**Saved entries**:

* * * * * * * * *

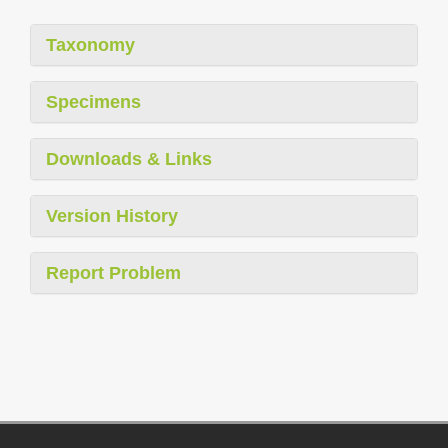
Taxonomy
Specimens
Downloads & Links
Version History
Report Problem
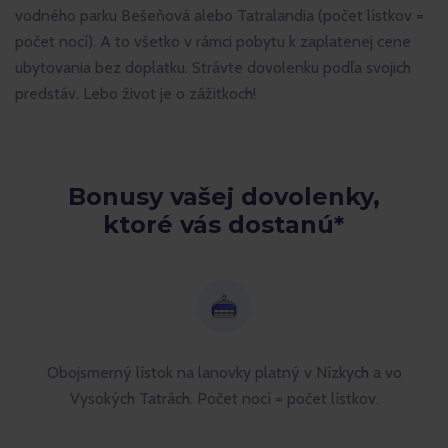
vodného parku Bešeňová alebo Tatralandia (počet lístkov =
počet nocí). A to všetko v rámci pobytu k zaplatenej cene
ubytovania bez doplatku. Strávte dovolenku podľa svojich
predstáv. Lebo život je o zážitkoch!
Bonusy vašej dovolenky,
ktoré vás dostanú*
Obojsmerný lístok na lanovky platný v Nízkych a vo
Vysokých Tatrách. Počet nocí = počet lístkov.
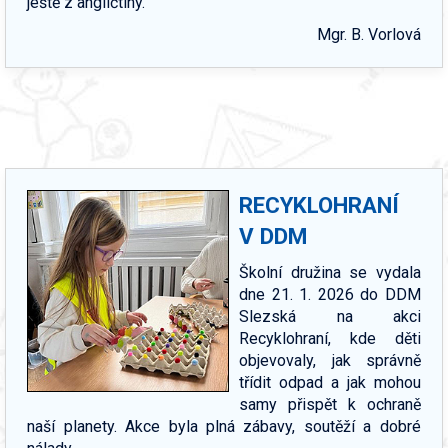
ještě z angličtiny.
Mgr. B. Vorlová
RECYKLOHRANÍ
V DDM
Školní družina se vydala
dne 21. 1. 2026 do DDM
Slezská na akci
Recyklohraní, kde děti
objevovaly, jak správně
třídit odpad a jak mohou
samy přispět k ochraně
naší planety. Akce byla plná zábavy, soutěží a dobré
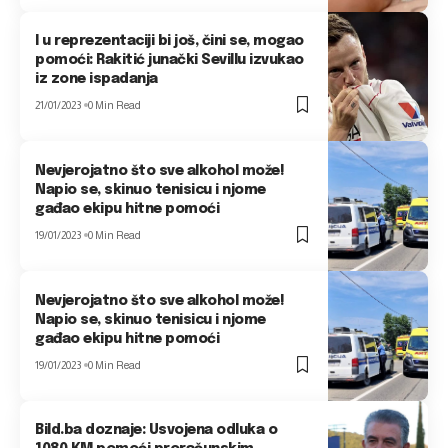
I u reprezentaciji bi još, čini se, mogao
pomoći: Rakitić junački Sevillu izvukao
iz zone ispadanja
21/01/2023
0 Min Read
Nevjerojatno što sve alkohol može!
Napio se, skinuo tenisicu i njome
gađao ekipu hitne pomoći
19/01/2023
0 Min Read
Nevjerojatno što sve alkohol može!
Napio se, skinuo tenisicu i njome
gađao ekipu hitne pomoći
19/01/2023
0 Min Read
Bild.ba doznaje: Usvojena odluka o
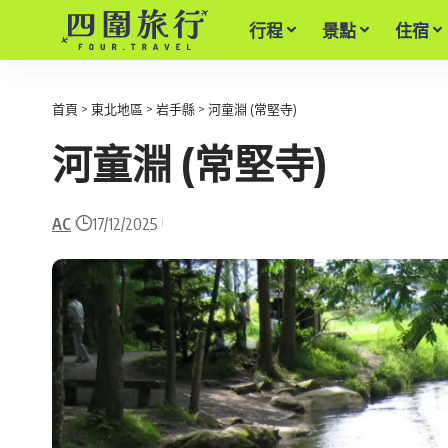
行程
景點
住宿
首頁
>
東北地區
>
岩手縣
>
河童淵 (常堅寺)
河童淵 (常堅寺)
AC
17/12/2025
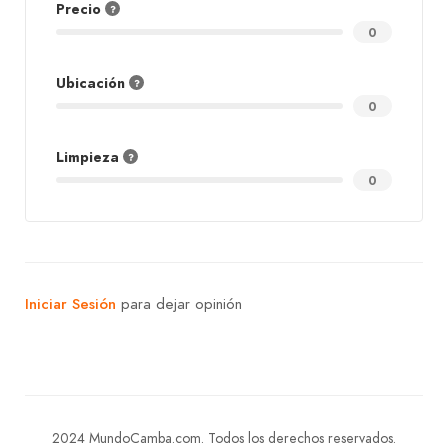
Precio
0
Ubicación
0
Limpieza
0
Iniciar Sesión
para dejar opinión
2024 MundoCamba.com. Todos los derechos reservados.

* * * * * * * * *

**WHAT THE TASK REQUIRES**:
Give the entries above again, exactly as written and free of images.

**THE ANSWER**:
Taxonomy
Specimens
Downloads & Links
Version History
Report Problem
vodného parku Bešeňová alebo Tatralandia (počet lístkov =
počet nocí). A to všetko v rámci pobytu k zaplatenej cene
ubytovania bez doplatku. Strávte dovolenku podľa svojich
predstáv. Lebo život je o zážitkoch!
Bonusy vašej dovolenky,
ktoré vás dostanú*
Obojsmerný lístok na lanovky platný v Nízkych a vo
Vysokých Tatrách. Počet nocí = počet lístkov.
ještě z angličtiny.
Mgr. B. Vorlová
RECYKLOHRANÍ
V DDM
Školní družina se vydala
dne 21. 1. 2026 do DDM
Slezská na akci
Recyklohraní, kde děti
objevovaly, jak správně
třídit odpad a jak mohou
samy přispět k ochraně
naší planety. Akce byla plná zábavy, soutěží a dobré
I u reprezentaciji bi još, čini se, mogao
pomoći: Rakitić junački Sevillu izvukao
iz zone ispadanja
21/01/2023
0 Min Read
Nevjerojatno što sve alkohol može!
Napio se, skinuo tenisicu i njome
gađao ekipu hitne pomoći
19/01/2023
0 Min Read
Nevjerojatno što sve alkohol može!
Napio se, skinuo tenisicu i njome
gađao ekipu hitne pomoći
19/01/2023
0 Min Read
Bild.ba doznaje: Usvojena odluka o
行程
景點
住宿
首頁
>
東北地區
>
岩手縣
>
河童淵 (常堅寺)
河童淵 (常堅寺)
AC
17/12/2025
Precio
0
Ubicación
0
Limpieza
0
Iniciar Sesión
para dejar opinión
2024 MundoCamba.com. Todos los derechos reservados.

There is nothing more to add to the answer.